Leger in Rome - Het burgerlijk leger De militaire geest in het oude Rome van de koningen en de eerste eeuwen van de Republiek verschilde grondig van die van de Grieken. In Griekenland, ook in Athene, waren het burgers die in hoogste nood naar de wapens grepen of huurlingen die vochten voor het geld of uit avonturiersgeest en die weleens de belangen van hun opdrachtgevers vergaten. In Rome waren de begrippen ‘burger’ en ‘soldaat’ niet te scheiden. De soldaat was de gewapende burger die zijn grondbezit verdedigde of voor de uitbreiding daarvan opkwam. Samenstelling en aantal werden wel aan de zich wijzigende omstandigheden aangepast.
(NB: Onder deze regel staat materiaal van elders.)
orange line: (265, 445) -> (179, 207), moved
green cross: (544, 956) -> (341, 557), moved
In de Koningstijd zou het leger van Rome bestaan hebben uit 3000 man voetvolk, duizend uit elk van de drie oude tribus (1000 Titienses, 1000 Ramnenses, 1000 Luceres) onder het commando van drie tribuni militum, stamgenoten van de betreffende burgers-soldaten. Hieraan was een korps van 300 ruiters toegevoegd, nl. de celeres, aangevoerd door drie tribuni celerum.

Dit leger is volgens de Romeinse annalisten uitgebreid en hervormd door Servius Tullius. De samenstelling van het leger beantwoordde aan de indeling van de vermogensklassen. Elk van deze klassen was samengesteld uit een aantal centuriae, waarschijnlijk een groep burgers die in voorkomend geval honderd soldaten moesten leveren, althans voor de jongeren, de juniores. Immers, elke klasse omvatte een aantal centuriën van juniores (burgers tot hun 45e jaar) en van seniores (burgers van 45 tot 60 jaar).
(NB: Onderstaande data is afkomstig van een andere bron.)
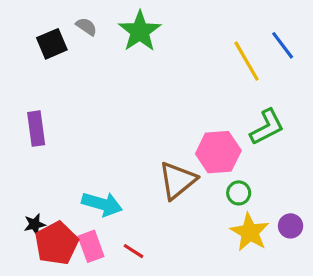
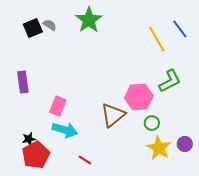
gray semicircle: (86, 27) -> (50, 25), moved
black star: (35, 224) -> (29, 139), moved
pink rectangle: (91, 246) -> (58, 106), moved, turned 42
De eerste klasse, die van de rijkste burgers, bestond uit 18 centuriën equites, ruiters of ridders, alle juniores, en 80 centuriën, die de zwaargewapenden, de pedites, infanteristen, leverden, nl. 40 centuriën van juniores en 40 centuriën van seniores.
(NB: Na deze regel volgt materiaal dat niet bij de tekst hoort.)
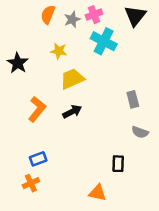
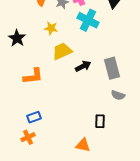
gray rectangle: (133, 99) -> (112, 68), size x1.5
orange L-shape: (37, 109) -> (33, 76), turned 45
black arrow: (72, 112) -> (83, 66), moved

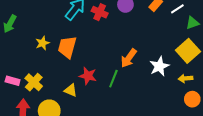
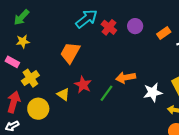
yellow star: (42, 43) -> (23, 41), moved
orange arrow: (129, 58) -> (126, 78), turned 30
pink rectangle: (13, 81) -> (12, 62), moved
De tweede klasse bestond uit 20 centuriën, 10 juniores en 10 seniores, evenals de derde en de vierde censusklasse. De vijfde of laagste klasse was aanvankelijk van de eigenlijke dienst in het leger ontslagen, alsmede de klasse van de proletariërs. Aldus waren er 158 centuriën voor effectieve dienst in het leger, want de soldaat moest in deze periode zelf voor zijn volledige uitrusting instaan en kreeg dus ook geen soldij. De burgers van de vijfde klasse waren gegroepeerd in 30 centuriën, 15 juniores en 15 seniores. Hierbij kwamen nog 5 centuriën van burgers, die geen grondbezitters waren, dus tot geen enkele vermogensklasse behoorden, en de berooide proletarii of capite censi. Deze laatste 35 centuriën werden beschouwd als reserve en men deed op hen slechts een beroep in tijd van oorlog. Zij waren uitsluitend lichtgewapenden (de vijfde klasse) of deden dienst als genietroepen (fabri) of hoorn- en trompetblazers (liticines en cornicines).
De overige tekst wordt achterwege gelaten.